---
library_name: gguf
license: cc-by-nc-4.0
language:
- en
tags:
- gguf
- complexity-classification
- llm-routing
- query-difficulty
- brick
- text-classification
- semantic-router
- inference-optimization
- cost-reduction
- bf16
base_model: regolo/brick-complexity-extractor
pipeline_tag: text-classification
model-index:
- name: brick-complexity-extractor-BF16-GGUF
results:
- task:
type: text-classification
name: Query Complexity Classification
dataset:
name: brick-complexity-extractor
type: regolo/brick-complexity-extractor
split: test
metrics:
- type: accuracy
value: 0.89
name: Accuracy (3-class)
- type: f1
value: 0.87
name: Weighted F1
---
# Brick Complexity Extractor (BF16 GGUF)
### BF16 quantized GGUF of [regolo/brick-complexity-extractor](https://huggingface.co/regolo/brick-complexity-extractor)

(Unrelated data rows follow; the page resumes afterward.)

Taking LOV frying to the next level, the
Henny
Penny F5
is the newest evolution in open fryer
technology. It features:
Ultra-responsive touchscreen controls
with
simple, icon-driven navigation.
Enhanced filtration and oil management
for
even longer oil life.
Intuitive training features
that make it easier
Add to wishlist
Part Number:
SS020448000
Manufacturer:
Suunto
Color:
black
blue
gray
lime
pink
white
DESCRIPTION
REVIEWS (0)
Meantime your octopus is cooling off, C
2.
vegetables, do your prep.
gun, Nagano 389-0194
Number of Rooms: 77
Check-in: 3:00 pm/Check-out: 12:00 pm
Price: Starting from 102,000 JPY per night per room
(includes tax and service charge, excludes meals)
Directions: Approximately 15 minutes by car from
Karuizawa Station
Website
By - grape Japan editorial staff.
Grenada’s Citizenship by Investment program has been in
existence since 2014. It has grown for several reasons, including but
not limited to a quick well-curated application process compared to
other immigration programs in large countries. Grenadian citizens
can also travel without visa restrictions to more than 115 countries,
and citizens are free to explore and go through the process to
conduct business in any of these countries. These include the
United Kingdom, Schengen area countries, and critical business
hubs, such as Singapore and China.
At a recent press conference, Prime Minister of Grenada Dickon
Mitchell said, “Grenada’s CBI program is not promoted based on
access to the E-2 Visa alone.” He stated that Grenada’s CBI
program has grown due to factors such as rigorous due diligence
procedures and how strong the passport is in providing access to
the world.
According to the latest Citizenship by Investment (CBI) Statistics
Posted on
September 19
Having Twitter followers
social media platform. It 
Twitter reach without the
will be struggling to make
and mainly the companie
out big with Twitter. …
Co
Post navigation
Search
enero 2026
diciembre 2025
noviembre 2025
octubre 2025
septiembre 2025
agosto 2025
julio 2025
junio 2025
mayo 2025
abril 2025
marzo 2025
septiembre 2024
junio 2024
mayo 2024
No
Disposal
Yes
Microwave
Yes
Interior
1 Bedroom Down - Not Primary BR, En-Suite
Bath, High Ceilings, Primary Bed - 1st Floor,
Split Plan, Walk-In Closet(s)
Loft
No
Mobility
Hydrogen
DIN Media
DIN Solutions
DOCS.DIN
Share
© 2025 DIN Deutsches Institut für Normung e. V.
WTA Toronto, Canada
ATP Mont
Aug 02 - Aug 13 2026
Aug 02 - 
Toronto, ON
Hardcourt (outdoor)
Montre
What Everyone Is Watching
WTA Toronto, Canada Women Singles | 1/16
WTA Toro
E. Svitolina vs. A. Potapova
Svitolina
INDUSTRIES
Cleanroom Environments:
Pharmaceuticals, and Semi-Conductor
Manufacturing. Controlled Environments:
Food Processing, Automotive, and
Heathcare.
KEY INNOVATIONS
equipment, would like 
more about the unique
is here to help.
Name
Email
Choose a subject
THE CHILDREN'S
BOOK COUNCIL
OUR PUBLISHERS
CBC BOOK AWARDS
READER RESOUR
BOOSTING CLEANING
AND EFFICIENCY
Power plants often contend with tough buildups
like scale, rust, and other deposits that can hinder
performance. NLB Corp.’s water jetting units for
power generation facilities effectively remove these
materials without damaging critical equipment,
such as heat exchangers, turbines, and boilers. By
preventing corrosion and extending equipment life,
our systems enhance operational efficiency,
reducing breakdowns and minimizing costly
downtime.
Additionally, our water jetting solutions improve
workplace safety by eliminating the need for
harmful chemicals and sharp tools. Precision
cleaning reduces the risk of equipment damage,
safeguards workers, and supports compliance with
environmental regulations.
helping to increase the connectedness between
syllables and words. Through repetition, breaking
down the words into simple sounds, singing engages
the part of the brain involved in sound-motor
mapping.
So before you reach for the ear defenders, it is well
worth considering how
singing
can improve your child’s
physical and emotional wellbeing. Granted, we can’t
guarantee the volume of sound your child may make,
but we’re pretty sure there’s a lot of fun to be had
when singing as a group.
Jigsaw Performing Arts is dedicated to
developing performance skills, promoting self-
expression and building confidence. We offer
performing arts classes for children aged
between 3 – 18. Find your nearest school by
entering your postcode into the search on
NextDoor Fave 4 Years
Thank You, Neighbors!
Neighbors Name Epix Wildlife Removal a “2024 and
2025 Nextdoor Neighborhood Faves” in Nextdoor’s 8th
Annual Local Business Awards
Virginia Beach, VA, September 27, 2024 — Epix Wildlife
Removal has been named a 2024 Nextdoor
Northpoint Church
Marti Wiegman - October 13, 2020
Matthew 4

**[Regolo.ai](https://regolo.ai) | [Original Model](https://huggingface.co/regolo/brick-complexity-extractor) | [Dataset](https://huggingface.co/datasets/regolo/brick-complexity-extractor) | [Brick SR1 on GitHub](https://github.com/regolo-ai/brick-SR1)**
[](https://creativecommons.org/licenses/by-nc/4.0/)
[](https://huggingface.co/Qwen/Qwen3.5-0.8B)
---
## Model Details
| Property | Value |
|---|---|
| **Quantization** | BF16 |
| **File** | `brick-complexity-extractor-BF16.gguf` |
| **Size** | 1.5 GB |
| **Bits per weight** | 16.0 |
| **Original model** | [regolo/brick-complexity-extractor](https://huggingface.co/regolo/brick-complexity-extractor) |
| **Base model** | [Qwen/Qwen3.5-0.8B](https://huggingface.co/Qwen/Qwen3.5-0.8B) |
| **Output classes** | 3 (`easy`, `medium`, `hard`) |
| **License** | CC BY-NC 4.0 |
Full bfloat16 precision, no quality loss. Use when accuracy is critical and storage is not a concern.
This is a **full merged model** (base Qwen3.5-0.8B + LoRA adapter merged and quantized), so no separate adapter loading is needed.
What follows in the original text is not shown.